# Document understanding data

◆ ◆ ◆ ◆ ◆ ◆ ◆

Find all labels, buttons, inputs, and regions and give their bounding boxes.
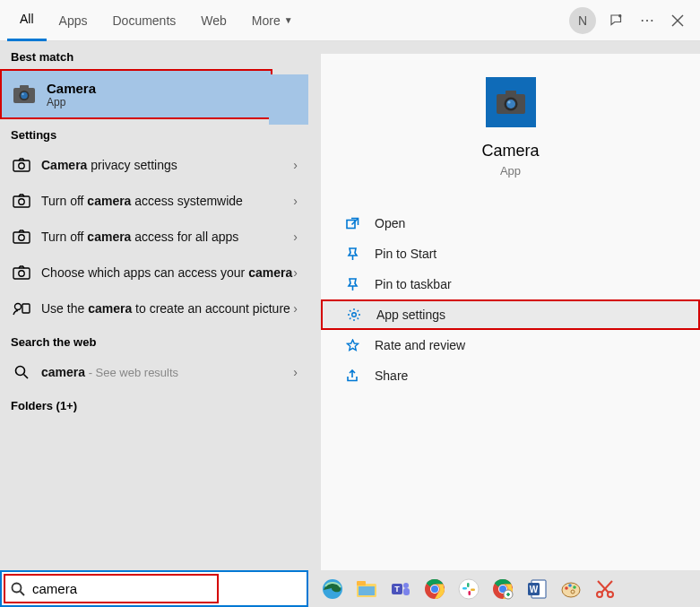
share-icon — [342, 369, 362, 383]
svg-line-19 — [24, 375, 29, 379]
pin-start-icon — [342, 247, 362, 261]
svg-rect-14 — [13, 268, 30, 279]
svg-rect-34 — [357, 581, 366, 585]
action-share[interactable]: Share — [321, 360, 700, 391]
chevron-right-icon: › — [293, 265, 298, 280]
taskbar-word-icon[interactable]: W — [522, 574, 552, 604]
best-match-header: Best match — [0, 41, 308, 69]
taskbar-chrome-canary-icon[interactable] — [488, 574, 518, 604]
svg-rect-35 — [359, 586, 375, 595]
folders-header: Folders (1+) — [0, 390, 308, 418]
svg-rect-39 — [403, 588, 410, 595]
svg-point-30 — [13, 583, 22, 592]
gear-icon — [344, 308, 364, 322]
settings-header: Settings — [0, 119, 308, 147]
chevron-right-icon: › — [293, 301, 298, 316]
svg-rect-10 — [13, 196, 30, 207]
search-web-header: Search the web — [0, 326, 308, 354]
svg-text:T: T — [394, 585, 400, 594]
open-icon — [342, 217, 362, 230]
preview-subtitle: App — [500, 164, 521, 178]
taskbar-paint-icon[interactable] — [556, 574, 586, 604]
chevron-right-icon: › — [293, 230, 298, 244]
setting-account-picture[interactable]: Use the camera to create an account pict… — [0, 290, 308, 326]
camera-outline-icon — [11, 265, 32, 280]
search-box[interactable] — [0, 570, 308, 607]
preview-panel: Camera App Open Pin to Start Pin to task… — [321, 54, 700, 570]
svg-point-56 — [565, 586, 568, 590]
tab-all[interactable]: All — [7, 0, 47, 41]
taskbar-explorer-icon[interactable] — [351, 574, 382, 604]
action-open[interactable]: Open — [321, 208, 700, 238]
setting-turn-off-systemwide[interactable]: Turn off camera access systemwide › — [0, 183, 308, 219]
close-icon[interactable] — [662, 5, 693, 36]
chevron-right-icon: › — [293, 158, 298, 172]
taskbar-teams-icon[interactable]: T — [385, 574, 416, 604]
preview-app-tile — [486, 77, 536, 127]
search-input[interactable] — [32, 581, 212, 596]
svg-rect-45 — [467, 583, 470, 587]
svg-rect-47 — [469, 591, 471, 595]
setting-choose-apps[interactable]: Choose which apps can access your camera… — [0, 255, 308, 290]
svg-point-0 — [619, 14, 621, 16]
svg-point-42 — [431, 585, 438, 593]
svg-rect-4 — [20, 85, 29, 90]
preview-title: Camera — [481, 142, 539, 160]
action-pin-taskbar[interactable]: Pin to taskbar — [321, 269, 700, 299]
setting-camera-privacy[interactable]: Camera privacy settings › — [0, 147, 308, 183]
tab-more[interactable]: More▼ — [239, 0, 306, 41]
taskbar-snip-icon[interactable] — [590, 574, 620, 604]
taskbar-chrome-icon[interactable] — [419, 574, 450, 604]
taskbar-slack-icon[interactable] — [454, 574, 484, 604]
svg-rect-21 — [506, 91, 516, 96]
chevron-down-icon: ▼ — [284, 15, 293, 25]
svg-rect-17 — [22, 304, 30, 313]
svg-point-11 — [19, 199, 24, 204]
svg-point-57 — [568, 584, 572, 587]
camera-outline-icon — [11, 194, 32, 208]
svg-point-16 — [15, 304, 22, 310]
account-picture-icon — [11, 301, 32, 316]
svg-rect-46 — [471, 588, 475, 591]
svg-point-9 — [19, 163, 24, 169]
feedback-icon[interactable] — [601, 5, 632, 36]
web-result-camera[interactable]: camera - See web results › — [0, 354, 308, 390]
action-rate-review[interactable]: Rate and review — [321, 330, 700, 360]
action-app-settings[interactable]: App settings — [321, 299, 700, 330]
svg-rect-12 — [13, 232, 30, 243]
taskbar: T W — [0, 570, 700, 607]
tab-documents[interactable]: Documents — [99, 0, 188, 41]
star-icon — [342, 339, 362, 352]
camera-outline-icon — [11, 158, 32, 172]
taskbar-edge-icon[interactable] — [317, 574, 348, 604]
svg-rect-8 — [13, 160, 30, 171]
svg-line-31 — [21, 591, 25, 595]
more-icon[interactable]: ⋯ — [632, 5, 662, 36]
svg-point-59 — [571, 590, 575, 594]
setting-turn-off-all-apps[interactable]: Turn off camera access for all apps › — [0, 219, 308, 255]
svg-point-23 — [506, 100, 515, 108]
svg-rect-44 — [462, 587, 467, 590]
search-icon — [11, 365, 32, 379]
svg-point-38 — [403, 583, 409, 588]
svg-point-29 — [352, 313, 357, 317]
camera-outline-icon — [11, 230, 32, 244]
svg-point-58 — [573, 585, 576, 589]
tab-web[interactable]: Web — [188, 0, 239, 41]
best-match-camera[interactable]: Camera App — [0, 69, 272, 119]
svg-point-13 — [19, 235, 24, 240]
svg-text:W: W — [530, 585, 539, 594]
svg-rect-25 — [347, 220, 355, 228]
camera-app-icon — [11, 81, 38, 108]
svg-point-7 — [22, 93, 23, 95]
svg-point-6 — [21, 92, 28, 100]
results-panel: Best match Camera App Settings Camera pr… — [0, 41, 308, 570]
chevron-right-icon: › — [293, 194, 298, 208]
best-match-title: Camera — [47, 81, 96, 96]
pin-taskbar-icon — [342, 278, 362, 291]
user-avatar[interactable]: N — [569, 7, 596, 34]
action-pin-start[interactable]: Pin to Start — [321, 238, 700, 269]
svg-point-24 — [507, 100, 510, 103]
svg-point-15 — [19, 271, 24, 276]
tab-apps[interactable]: Apps — [47, 0, 100, 41]
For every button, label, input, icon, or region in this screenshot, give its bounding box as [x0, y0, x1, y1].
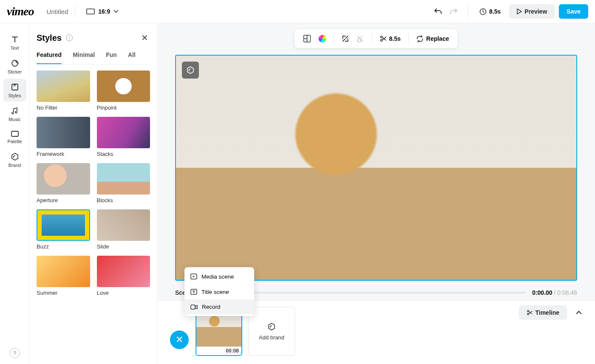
chevron-down-icon: [113, 10, 119, 13]
info-icon[interactable]: i: [66, 34, 73, 41]
tab-minimal[interactable]: Minimal: [73, 51, 95, 64]
separator: [408, 34, 409, 44]
style-label: Pinpoint: [97, 104, 150, 111]
aspect-ratio-dropdown[interactable]: 16:9: [82, 6, 123, 17]
chevron-up-icon: [576, 310, 582, 315]
styles-icon: +: [11, 83, 19, 91]
layout-icon: [303, 35, 311, 42]
layout-button[interactable]: [300, 32, 314, 45]
redo-button[interactable]: [446, 4, 461, 19]
canvas-frame[interactable]: [175, 55, 577, 281]
add-scene-menu: Media scene Title scene Record: [184, 267, 254, 316]
style-label: Framework: [37, 151, 90, 157]
style-thumb: [97, 117, 150, 148]
rail-text-label: Text: [10, 45, 19, 51]
rail-brand-label: Brand: [8, 163, 21, 168]
color-wheel-icon: [319, 35, 326, 42]
rail-brand[interactable]: Brand: [3, 148, 26, 171]
scissors-icon: [380, 35, 387, 42]
style-thumb: [37, 256, 90, 287]
fullscreen-button[interactable]: [339, 32, 352, 45]
style-love[interactable]: Love: [97, 256, 150, 296]
undo-button[interactable]: [431, 4, 446, 19]
aspect-icon: [86, 8, 95, 14]
brand-icon: [11, 152, 19, 161]
rail-music-label: Music: [8, 117, 21, 122]
svg-point-9: [527, 313, 529, 315]
style-framework[interactable]: Framework: [37, 117, 90, 157]
preview-button[interactable]: Preview: [509, 4, 555, 19]
tab-fun[interactable]: Fun: [106, 51, 117, 64]
save-button[interactable]: Save: [559, 4, 588, 19]
highlight-icon: [357, 35, 364, 42]
style-label: Slide: [97, 243, 150, 250]
menu-record-label: Record: [202, 304, 221, 310]
bottombar: Timeline Media scene Title scene Record: [157, 300, 595, 364]
svg-point-7: [380, 40, 382, 41]
replace-label: Replace: [426, 35, 449, 42]
svg-rect-0: [87, 9, 94, 14]
svg-rect-4: [11, 131, 18, 136]
duration-text: 8.5s: [489, 8, 501, 15]
menu-record[interactable]: Record: [184, 299, 254, 314]
style-label: Buzz: [37, 243, 90, 250]
style-thumb: [97, 163, 150, 195]
style-nofilter[interactable]: No Filter: [37, 71, 90, 111]
menu-media-scene[interactable]: Media scene: [184, 269, 254, 284]
separator: [372, 34, 372, 44]
style-thumb: [37, 163, 90, 195]
music-icon: [11, 107, 19, 115]
style-pinpoint[interactable]: Pinpoint: [97, 71, 150, 111]
vimeo-logo[interactable]: vimeo: [7, 5, 34, 18]
style-slide[interactable]: Slide: [97, 209, 150, 250]
help-button[interactable]: ?: [10, 348, 20, 358]
time-total: / 0:08.46: [554, 289, 578, 296]
style-thumb: [97, 256, 150, 287]
project-title-input[interactable]: Untitled: [46, 8, 68, 15]
svg-point-8: [527, 310, 529, 312]
rail-text[interactable]: Text: [3, 31, 26, 54]
style-label: No Filter: [37, 104, 90, 111]
time-current: 0:00.00: [532, 289, 552, 296]
close-add-menu-button[interactable]: ✕: [170, 330, 189, 349]
rail-palette[interactable]: Palette: [3, 126, 26, 147]
rail-sticker[interactable]: Sticker: [3, 55, 26, 78]
color-button[interactable]: [315, 32, 330, 45]
trim-button[interactable]: 8.5s: [377, 32, 404, 45]
style-label: Aperture: [37, 197, 90, 203]
clock-icon: [479, 8, 487, 15]
divider: [468, 6, 468, 17]
rail-palette-label: Palette: [7, 139, 22, 144]
style-thumb: [97, 209, 150, 241]
brand-icon: [186, 66, 195, 74]
replace-button[interactable]: Replace: [413, 32, 453, 45]
style-label: Blocks: [97, 197, 150, 203]
timeline-button[interactable]: Timeline: [519, 305, 567, 320]
svg-text:+: +: [14, 83, 16, 87]
rail-sticker-label: Sticker: [8, 69, 22, 74]
style-thumb: [37, 209, 90, 241]
add-brand-card[interactable]: Add brand: [248, 307, 295, 356]
tab-featured[interactable]: Featured: [37, 51, 62, 64]
svg-rect-12: [191, 305, 195, 309]
brand-overlay-badge[interactable]: [182, 62, 199, 79]
style-summer[interactable]: Summer: [37, 256, 90, 296]
preview-label: Preview: [524, 8, 547, 15]
style-blocks[interactable]: Blocks: [97, 163, 150, 203]
close-panel-button[interactable]: ✕: [139, 31, 150, 45]
highlight-button[interactable]: [353, 32, 368, 45]
menu-title-scene[interactable]: Title scene: [184, 284, 254, 299]
canvas-toolbar: 8.5s Replace: [295, 29, 458, 48]
record-icon: [190, 304, 198, 310]
style-buzz[interactable]: Buzz: [37, 209, 90, 250]
rail-music[interactable]: Music: [3, 102, 26, 125]
tab-all[interactable]: All: [128, 51, 136, 64]
collapse-bottombar-button[interactable]: [571, 305, 586, 320]
title-scene-icon: [190, 288, 197, 295]
style-aperture[interactable]: Aperture: [37, 163, 90, 203]
panel-title: Styles: [37, 33, 62, 43]
style-label: Stacks: [97, 151, 150, 157]
rail-styles[interactable]: + Styles: [3, 79, 26, 102]
style-stacks[interactable]: Stacks: [97, 117, 150, 157]
style-thumb: [97, 71, 150, 102]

◆ ◆ ◆ ◆ ◆ ◆ ◆

# Exercise objective
Return each line of the data that contains the string "separator".

# Your solution
separator: [408, 34, 409, 44]
separator: [372, 34, 372, 44]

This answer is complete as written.